Concerns around a second wave of coronavirus infections led global stock markets sharply lower on Monday morning.

The FTSE 100 index plunged 2.2% in early trade, dropping back below the 6,000 mark to hit 5,969 points.

In Asia, Japan’s Nikkei 225 fell a whopping 3.5%, with the Hang Seng in Hong Kong dropping 2.32%. US equity futures are pointing to a 2% fall in indices there later today.


As well as fears over what prolonged economic damage and the hit to company earnings a second wave would bring, also weighing on the index was news from oil and gas giant BP (BP.).
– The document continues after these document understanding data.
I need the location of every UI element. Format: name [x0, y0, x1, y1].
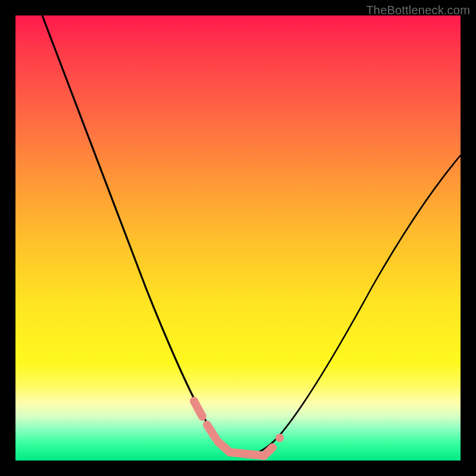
svg-line-4	[267, 447, 273, 453]
right-curve	[245, 155, 461, 456]
svg-line-0	[194, 401, 202, 416]
svg-line-1	[207, 425, 215, 438]
left-curve	[42, 15, 245, 456]
svg-point-5	[275, 434, 284, 442]
plot-area	[15, 15, 461, 461]
outer-frame: TheBottleneck.com	[0, 0, 476, 476]
valley-markers	[194, 401, 284, 456]
curve-layer	[15, 15, 461, 461]
svg-line-3	[230, 452, 264, 456]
Its shares fell 5.4% to 306p after it revised its price assumptions for oil and gas, lowering them and extending the period to 2050, in a move which could see BP write off up to $17.5bn in post tax earnings in the second quarter.

BP is now assuming an average Brent crude price of around $55 per barrel and $2.90 per mmBtu for Henry Hub gas from 2021 to 2050.
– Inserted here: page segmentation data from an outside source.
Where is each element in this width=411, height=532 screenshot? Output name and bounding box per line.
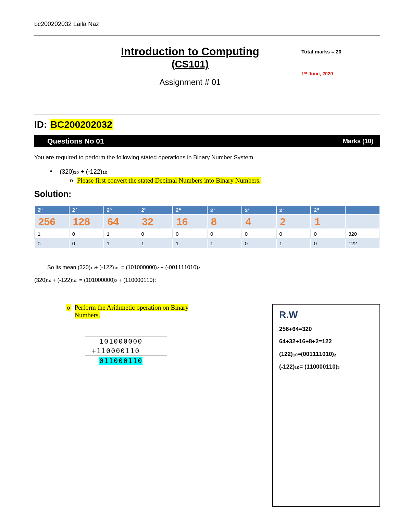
- circle-bullet-icon: o: [70, 177, 73, 184]
- value-cell: [345, 214, 380, 229]
- assignment-line: Assignment # 01: [79, 77, 301, 87]
- arith-operand-a: 101000000: [85, 336, 167, 346]
- bit-cell: 0: [69, 229, 104, 238]
- divider-mid: [34, 114, 380, 114]
- mean-line: So its mean.(320)₁₀+ (-122)₁₀. = (101000…: [34, 264, 380, 271]
- bit-cell: 1: [104, 229, 138, 238]
- divider-top: [34, 35, 380, 36]
- bit-cell: 0: [35, 238, 69, 248]
- bit-cell: 0: [276, 229, 311, 238]
- bit-cell: 0: [311, 229, 345, 238]
- bit-cell: 0: [207, 229, 242, 238]
- perform-instruction: o Perform the Arithmetic operation on Bi…: [66, 304, 266, 319]
- title-main: Introduction to Computing: [79, 45, 301, 58]
- question-marks: Marks (10): [343, 138, 375, 145]
- title-area: Introduction to Computing (CS101) Assign…: [34, 45, 380, 87]
- table-row-powers: 2⁸ 2⁷ 2⁶ 2⁵ 2⁴ 2³ 2² 2¹ 2⁰: [35, 206, 380, 214]
- bit-cell: 0: [138, 229, 173, 238]
- power-cell: 2⁷: [69, 206, 104, 214]
- power-cell: 2⁴: [173, 206, 207, 214]
- bullet-dot-icon: •: [50, 168, 52, 175]
- value-cell: 256: [35, 214, 69, 229]
- arith-result: 011000110: [99, 357, 142, 365]
- power-cell: 2¹: [276, 206, 311, 214]
- date-line: 1ˢᵗ June, 2020: [301, 71, 380, 76]
- value-cell: 1: [311, 214, 345, 229]
- bit-cell: 0: [311, 238, 345, 248]
- bit-cell: 1: [104, 238, 138, 248]
- result-cell: 122: [345, 238, 380, 248]
- power-cell: 2⁶: [104, 206, 138, 214]
- equation-line: (320)₁₀ + (-122)₁₀. = (101000000)₂ + (11…: [34, 277, 380, 283]
- question-title: Questions No 01: [47, 137, 104, 145]
- value-cell: 128: [69, 214, 104, 229]
- bit-cell: 0: [173, 229, 207, 238]
- value-cell: 2: [276, 214, 311, 229]
- value-cell: 32: [138, 214, 173, 229]
- rw-line: 64+32+16+8+2=122: [279, 338, 373, 345]
- table-row-values: 256 128 64 32 16 8 4 2 1: [35, 214, 380, 229]
- perform-text: Perform the Arithmetic operation on Bina…: [75, 304, 189, 319]
- rw-line: (-122)₁₀= (110000110)₂: [279, 363, 373, 370]
- power-cell: 2⁰: [311, 206, 345, 214]
- table-row-bits-320: 1 0 1 0 0 0 0 0 0 320: [35, 229, 380, 238]
- solution-heading: Solution:: [34, 189, 380, 199]
- instruction-text: You are required to perform the followin…: [34, 154, 380, 161]
- subbullet-text: Please first convert the stated Decimal …: [77, 177, 261, 184]
- bit-cell: 1: [35, 229, 69, 238]
- bullet-text: (320)₁₀ + (-122)₁₀: [60, 168, 107, 175]
- student-header: bc200202032 Laila Naz: [34, 21, 380, 28]
- table-row-bits-122: 0 0 1 1 1 1 0 1 0 122: [35, 238, 380, 248]
- subbullet-instruction: o Please first convert the stated Decima…: [34, 177, 380, 184]
- power-cell: [345, 206, 380, 214]
- bit-cell: 1: [173, 238, 207, 248]
- arith-operand-b: +110000110: [85, 346, 167, 356]
- value-cell: 4: [242, 214, 276, 229]
- bit-cell: 0: [69, 238, 104, 248]
- value-cell: 8: [207, 214, 242, 229]
- bit-cell: 1: [207, 238, 242, 248]
- result-cell: 320: [345, 229, 380, 238]
- power-cell: 2⁸: [35, 206, 69, 214]
- circle-bullet-icon: o: [66, 304, 71, 311]
- binary-table: 2⁸ 2⁷ 2⁶ 2⁵ 2⁴ 2³ 2² 2¹ 2⁰ 256 128 64 32…: [34, 205, 380, 248]
- arithmetic-block: 101000000 +110000110 011000110: [85, 336, 266, 366]
- total-marks: Total marks = 20: [301, 49, 380, 54]
- value-cell: 64: [104, 214, 138, 229]
- bit-cell: 1: [276, 238, 311, 248]
- rw-line: 256+64=320: [279, 326, 373, 333]
- rw-line: (122)₁₀=(001111010)₂: [279, 350, 373, 358]
- id-value: BC200202032: [50, 119, 113, 130]
- value-cell: 16: [173, 214, 207, 229]
- id-line: ID: BC200202032: [34, 119, 380, 130]
- title-course: (CS101): [79, 59, 301, 70]
- power-cell: 2³: [207, 206, 242, 214]
- rough-work-box: R.W 256+64=320 64+32+16+8+2=122 (122)₁₀=…: [272, 304, 380, 507]
- question-bar: Questions No 01 Marks (10): [34, 135, 380, 147]
- bit-cell: 0: [242, 229, 276, 238]
- rw-title: R.W: [279, 309, 373, 320]
- bullet-problem: • (320)₁₀ + (-122)₁₀: [34, 168, 380, 175]
- id-prefix: ID:: [34, 119, 50, 130]
- bit-cell: 1: [138, 238, 173, 248]
- power-cell: 2²: [242, 206, 276, 214]
- bit-cell: 0: [242, 238, 276, 248]
- power-cell: 2⁵: [138, 206, 173, 214]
In addition, BP said with the coronavirus pandemic having continued during the second quarter of 2020, it now sees the prospect of the pandemic having an ‘enduring impact’ on the global economy, with the potential for weaker demand for energy for a sustained period.


Pharmaceutical giant AstraZeneca (AZN) dipped 0.7% to £81.46 after it inked a deal to supply 400m coronavirus vaccines to European countries – at no profit.

The company reached an agreement with Europe’s Inclusive Vaccines Alliance to supply 400m doses of the potential vaccine, being developed by Oxford University, before the end of 2020.

AstraZeneca also said the announcement is not anticipated to have any significant impact on the company's financial guidance for 2020; costs to manufacture the vaccine are anticipated to be offset by funding by governments.


Outsourcing firm Bunzl (BNZL) rallied 5.8% to £19.93 after better than expected trading due to higher demand in the cleaning and hygiene and grocery sectors amid the coronavirus pandemic.

In a trading statement for the six months to 30 June, Bunzl said revenue is expected to increase by 5% adjusted for the number of trading days.

The company said recent substantial declines in profitability in the lower margin foodservice and retail sectors were expected to be ‘more than offset’ by strong performances in the grocery and generally higher margin safety, cleaning & hygiene and healthcare sectors., primarily driven by ‘significant sales’ volumes of coronavirus related products.


Cinema company Cineworld (CINE) dropped 2% to 75p after walking away from plans to acquire Canada’s Cineplex for $2.3bn, claiming the latter had breached terms of the deal.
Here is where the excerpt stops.